(Supplied records begins)

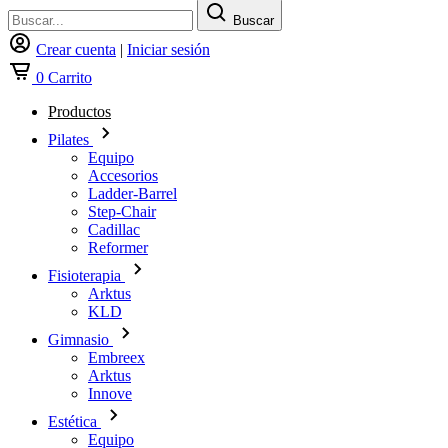
Buscar
Crear cuenta
|
Iniciar sesión
0
Carrito
Productos
Pilates
Equipo
Accesorios
Ladder-Barrel
Step-Chair
Cadillac
Reformer
Fisioterapia
Arktus
KLD
Gimnasio
Embreex
Arktus
Innove
Estética
Equipo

(Supplied records ends)

Exclude all images, then retype the records above without alteration.

Result of this exercise:
Buscar
Crear cuenta
|
Iniciar sesión
0
Carrito
Productos
Pilates
Equipo
Accesorios
Ladder-Barrel
Step-Chair
Cadillac
Reformer
Fisioterapia
Arktus
KLD
Gimnasio
Embreex
Arktus
Innove
Estética
Equipo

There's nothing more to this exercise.